[Dataset entries]
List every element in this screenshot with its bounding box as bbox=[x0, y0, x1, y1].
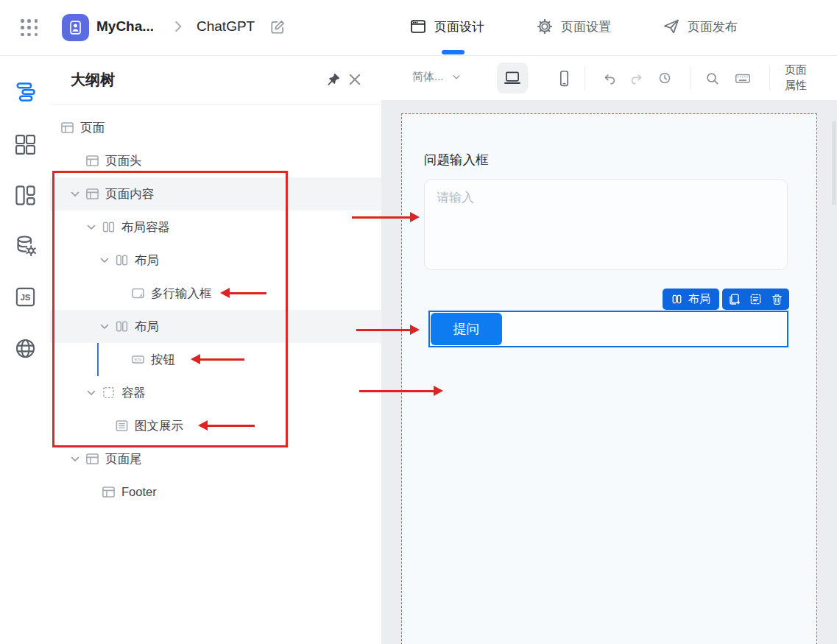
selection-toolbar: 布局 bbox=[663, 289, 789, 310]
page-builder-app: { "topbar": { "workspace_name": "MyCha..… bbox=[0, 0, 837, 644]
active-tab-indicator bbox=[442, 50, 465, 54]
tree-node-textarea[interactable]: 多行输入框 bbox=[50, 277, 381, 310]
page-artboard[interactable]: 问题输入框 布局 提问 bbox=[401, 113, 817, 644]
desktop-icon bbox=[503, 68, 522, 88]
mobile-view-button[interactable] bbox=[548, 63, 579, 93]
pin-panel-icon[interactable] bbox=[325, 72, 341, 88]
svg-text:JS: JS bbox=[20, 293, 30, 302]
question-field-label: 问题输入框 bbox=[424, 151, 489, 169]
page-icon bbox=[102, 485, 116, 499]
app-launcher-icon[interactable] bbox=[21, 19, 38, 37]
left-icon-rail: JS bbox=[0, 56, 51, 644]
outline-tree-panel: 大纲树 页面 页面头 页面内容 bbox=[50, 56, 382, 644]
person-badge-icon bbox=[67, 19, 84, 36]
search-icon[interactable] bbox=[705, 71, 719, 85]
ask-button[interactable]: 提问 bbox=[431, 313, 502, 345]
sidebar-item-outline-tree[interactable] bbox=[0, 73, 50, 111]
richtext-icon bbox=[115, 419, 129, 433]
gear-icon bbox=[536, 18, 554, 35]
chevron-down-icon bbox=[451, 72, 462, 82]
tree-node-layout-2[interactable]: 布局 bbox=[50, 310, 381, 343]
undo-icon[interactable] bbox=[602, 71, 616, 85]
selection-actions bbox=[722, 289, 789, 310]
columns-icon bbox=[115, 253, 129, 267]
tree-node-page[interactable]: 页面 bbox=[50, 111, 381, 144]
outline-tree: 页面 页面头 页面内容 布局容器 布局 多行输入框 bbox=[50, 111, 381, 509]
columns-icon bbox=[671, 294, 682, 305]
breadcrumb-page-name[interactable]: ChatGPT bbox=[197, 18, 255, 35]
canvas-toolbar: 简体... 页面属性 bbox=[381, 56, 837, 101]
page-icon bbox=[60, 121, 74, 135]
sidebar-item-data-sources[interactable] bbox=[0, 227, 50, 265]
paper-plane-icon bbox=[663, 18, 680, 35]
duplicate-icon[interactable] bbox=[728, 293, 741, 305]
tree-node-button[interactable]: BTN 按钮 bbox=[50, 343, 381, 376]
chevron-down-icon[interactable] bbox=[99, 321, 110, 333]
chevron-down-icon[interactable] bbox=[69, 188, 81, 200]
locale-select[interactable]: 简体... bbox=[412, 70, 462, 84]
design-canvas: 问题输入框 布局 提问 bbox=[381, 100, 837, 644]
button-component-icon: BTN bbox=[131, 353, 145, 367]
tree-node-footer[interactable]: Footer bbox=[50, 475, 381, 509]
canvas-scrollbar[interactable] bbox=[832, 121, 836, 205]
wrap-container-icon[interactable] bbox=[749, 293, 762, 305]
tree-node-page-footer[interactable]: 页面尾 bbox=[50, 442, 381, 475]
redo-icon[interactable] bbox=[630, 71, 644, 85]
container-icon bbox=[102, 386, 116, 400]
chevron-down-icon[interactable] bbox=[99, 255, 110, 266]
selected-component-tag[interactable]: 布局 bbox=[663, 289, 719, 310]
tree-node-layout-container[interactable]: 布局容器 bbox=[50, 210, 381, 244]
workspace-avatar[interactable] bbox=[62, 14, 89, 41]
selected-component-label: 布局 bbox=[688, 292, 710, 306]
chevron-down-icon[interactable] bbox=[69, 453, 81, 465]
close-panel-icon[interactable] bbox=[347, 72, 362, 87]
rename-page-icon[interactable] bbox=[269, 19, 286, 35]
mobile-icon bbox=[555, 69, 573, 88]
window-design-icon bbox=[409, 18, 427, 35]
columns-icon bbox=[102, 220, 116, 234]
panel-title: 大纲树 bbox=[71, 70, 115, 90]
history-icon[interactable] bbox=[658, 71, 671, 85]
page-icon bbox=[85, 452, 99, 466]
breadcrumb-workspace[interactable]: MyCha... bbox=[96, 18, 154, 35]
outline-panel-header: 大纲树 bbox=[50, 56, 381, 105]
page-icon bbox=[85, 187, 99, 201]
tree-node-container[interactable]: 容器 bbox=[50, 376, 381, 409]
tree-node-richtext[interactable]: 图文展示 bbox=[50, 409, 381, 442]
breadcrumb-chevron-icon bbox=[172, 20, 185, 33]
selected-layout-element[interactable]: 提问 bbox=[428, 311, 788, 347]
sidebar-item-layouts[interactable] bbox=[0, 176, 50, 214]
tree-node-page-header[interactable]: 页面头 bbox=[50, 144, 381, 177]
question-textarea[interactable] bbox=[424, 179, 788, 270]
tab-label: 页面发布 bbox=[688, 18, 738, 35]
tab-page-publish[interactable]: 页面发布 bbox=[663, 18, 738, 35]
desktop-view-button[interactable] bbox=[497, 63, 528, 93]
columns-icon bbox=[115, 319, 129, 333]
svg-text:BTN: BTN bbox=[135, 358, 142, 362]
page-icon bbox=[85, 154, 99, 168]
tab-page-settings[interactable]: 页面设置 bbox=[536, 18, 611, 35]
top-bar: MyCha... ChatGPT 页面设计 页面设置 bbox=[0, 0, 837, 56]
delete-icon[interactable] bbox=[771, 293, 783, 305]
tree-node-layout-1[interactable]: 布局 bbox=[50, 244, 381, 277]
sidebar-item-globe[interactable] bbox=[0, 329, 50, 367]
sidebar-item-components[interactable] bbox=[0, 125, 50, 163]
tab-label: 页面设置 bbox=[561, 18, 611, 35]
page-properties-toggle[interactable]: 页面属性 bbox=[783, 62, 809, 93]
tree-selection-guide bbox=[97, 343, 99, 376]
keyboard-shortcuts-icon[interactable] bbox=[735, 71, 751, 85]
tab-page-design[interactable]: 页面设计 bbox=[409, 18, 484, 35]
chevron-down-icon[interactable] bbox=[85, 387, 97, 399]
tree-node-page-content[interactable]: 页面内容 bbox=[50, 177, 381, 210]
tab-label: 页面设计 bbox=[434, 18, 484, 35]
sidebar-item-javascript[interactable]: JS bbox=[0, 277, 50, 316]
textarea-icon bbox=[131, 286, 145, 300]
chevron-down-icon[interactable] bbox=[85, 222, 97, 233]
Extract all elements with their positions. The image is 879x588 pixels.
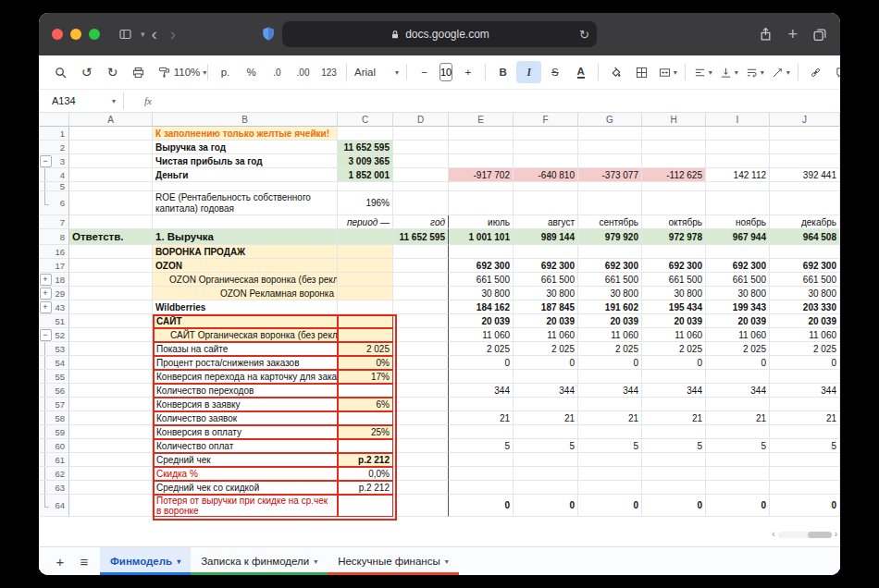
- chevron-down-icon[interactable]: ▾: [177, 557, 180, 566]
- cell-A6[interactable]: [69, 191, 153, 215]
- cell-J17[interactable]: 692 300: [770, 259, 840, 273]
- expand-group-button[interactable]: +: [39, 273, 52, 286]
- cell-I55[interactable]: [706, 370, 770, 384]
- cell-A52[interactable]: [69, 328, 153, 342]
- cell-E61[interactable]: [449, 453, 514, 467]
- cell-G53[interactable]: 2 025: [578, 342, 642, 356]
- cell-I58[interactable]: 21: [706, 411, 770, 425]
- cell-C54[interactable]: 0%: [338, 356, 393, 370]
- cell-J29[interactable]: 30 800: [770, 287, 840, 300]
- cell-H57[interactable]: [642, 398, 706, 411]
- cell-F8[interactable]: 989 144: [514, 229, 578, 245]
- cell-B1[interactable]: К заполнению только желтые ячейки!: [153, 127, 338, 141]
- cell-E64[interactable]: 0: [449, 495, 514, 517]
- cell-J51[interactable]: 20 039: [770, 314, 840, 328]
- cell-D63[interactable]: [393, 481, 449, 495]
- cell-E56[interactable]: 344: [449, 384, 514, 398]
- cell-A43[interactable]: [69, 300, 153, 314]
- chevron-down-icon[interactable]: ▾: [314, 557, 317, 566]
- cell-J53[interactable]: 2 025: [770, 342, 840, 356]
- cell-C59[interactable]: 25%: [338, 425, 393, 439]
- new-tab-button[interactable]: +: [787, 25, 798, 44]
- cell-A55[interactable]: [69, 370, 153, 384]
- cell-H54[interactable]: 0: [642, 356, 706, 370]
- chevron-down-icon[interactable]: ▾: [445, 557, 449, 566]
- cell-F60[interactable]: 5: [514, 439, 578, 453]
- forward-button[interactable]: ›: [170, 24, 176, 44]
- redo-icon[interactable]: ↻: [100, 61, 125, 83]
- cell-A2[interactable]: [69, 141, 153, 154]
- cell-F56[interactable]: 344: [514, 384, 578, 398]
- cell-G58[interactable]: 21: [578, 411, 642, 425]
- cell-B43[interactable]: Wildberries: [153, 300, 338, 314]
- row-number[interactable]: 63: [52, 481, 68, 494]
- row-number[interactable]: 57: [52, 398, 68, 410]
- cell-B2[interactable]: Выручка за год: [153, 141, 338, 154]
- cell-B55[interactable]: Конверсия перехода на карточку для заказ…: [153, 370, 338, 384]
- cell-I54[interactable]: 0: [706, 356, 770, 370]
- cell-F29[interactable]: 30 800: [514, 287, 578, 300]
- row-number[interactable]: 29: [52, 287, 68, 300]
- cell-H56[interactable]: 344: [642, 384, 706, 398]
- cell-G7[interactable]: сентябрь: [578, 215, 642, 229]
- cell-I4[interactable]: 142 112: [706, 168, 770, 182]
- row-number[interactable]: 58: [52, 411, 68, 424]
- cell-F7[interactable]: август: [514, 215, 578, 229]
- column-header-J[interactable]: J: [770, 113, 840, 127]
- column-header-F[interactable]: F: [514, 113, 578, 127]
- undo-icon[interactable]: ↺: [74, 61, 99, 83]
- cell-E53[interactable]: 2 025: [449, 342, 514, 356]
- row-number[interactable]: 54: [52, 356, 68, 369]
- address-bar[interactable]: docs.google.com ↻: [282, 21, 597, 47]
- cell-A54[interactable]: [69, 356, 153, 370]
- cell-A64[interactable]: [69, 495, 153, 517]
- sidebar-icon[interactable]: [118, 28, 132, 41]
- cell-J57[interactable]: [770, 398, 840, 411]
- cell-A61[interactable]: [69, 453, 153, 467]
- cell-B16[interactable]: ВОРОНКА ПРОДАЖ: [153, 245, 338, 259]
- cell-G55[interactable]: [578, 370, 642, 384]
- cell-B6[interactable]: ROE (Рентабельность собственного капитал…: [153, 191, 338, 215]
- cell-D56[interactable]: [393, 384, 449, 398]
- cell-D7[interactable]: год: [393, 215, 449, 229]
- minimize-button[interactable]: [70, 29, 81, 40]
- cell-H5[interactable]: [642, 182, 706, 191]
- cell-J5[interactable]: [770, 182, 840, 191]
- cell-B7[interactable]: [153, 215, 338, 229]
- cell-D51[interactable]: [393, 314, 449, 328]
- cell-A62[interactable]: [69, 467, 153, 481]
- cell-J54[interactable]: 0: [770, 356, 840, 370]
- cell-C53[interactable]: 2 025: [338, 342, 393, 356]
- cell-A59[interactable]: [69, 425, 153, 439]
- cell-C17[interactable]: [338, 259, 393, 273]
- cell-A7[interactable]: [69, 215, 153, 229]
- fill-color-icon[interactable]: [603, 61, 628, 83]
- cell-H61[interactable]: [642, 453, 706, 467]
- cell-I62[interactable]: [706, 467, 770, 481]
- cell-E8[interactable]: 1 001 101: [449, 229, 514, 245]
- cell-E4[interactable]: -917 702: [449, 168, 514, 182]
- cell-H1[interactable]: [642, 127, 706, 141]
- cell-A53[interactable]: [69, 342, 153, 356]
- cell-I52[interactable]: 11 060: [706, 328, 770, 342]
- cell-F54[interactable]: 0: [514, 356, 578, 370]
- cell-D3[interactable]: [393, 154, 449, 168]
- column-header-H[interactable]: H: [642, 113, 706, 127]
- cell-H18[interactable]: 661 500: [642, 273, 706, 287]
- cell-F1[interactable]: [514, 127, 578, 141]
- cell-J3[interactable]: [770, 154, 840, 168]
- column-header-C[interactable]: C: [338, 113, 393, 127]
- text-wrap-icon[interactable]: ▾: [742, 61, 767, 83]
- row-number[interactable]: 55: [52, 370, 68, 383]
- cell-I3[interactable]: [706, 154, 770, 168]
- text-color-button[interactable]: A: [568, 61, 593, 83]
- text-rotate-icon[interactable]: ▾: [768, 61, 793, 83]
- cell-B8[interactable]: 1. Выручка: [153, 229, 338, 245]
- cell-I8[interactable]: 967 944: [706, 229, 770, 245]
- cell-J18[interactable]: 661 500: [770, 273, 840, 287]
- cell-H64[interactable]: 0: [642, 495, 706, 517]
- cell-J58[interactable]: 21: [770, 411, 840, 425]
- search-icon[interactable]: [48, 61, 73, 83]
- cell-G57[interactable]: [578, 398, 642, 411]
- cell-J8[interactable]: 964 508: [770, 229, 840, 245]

» Exercise goal
Each line of the data that holds "desktop" should be copied.

» Answer section
desktop-icon bbox=[503, 68, 522, 88]
desktop-view-button[interactable] bbox=[497, 63, 528, 93]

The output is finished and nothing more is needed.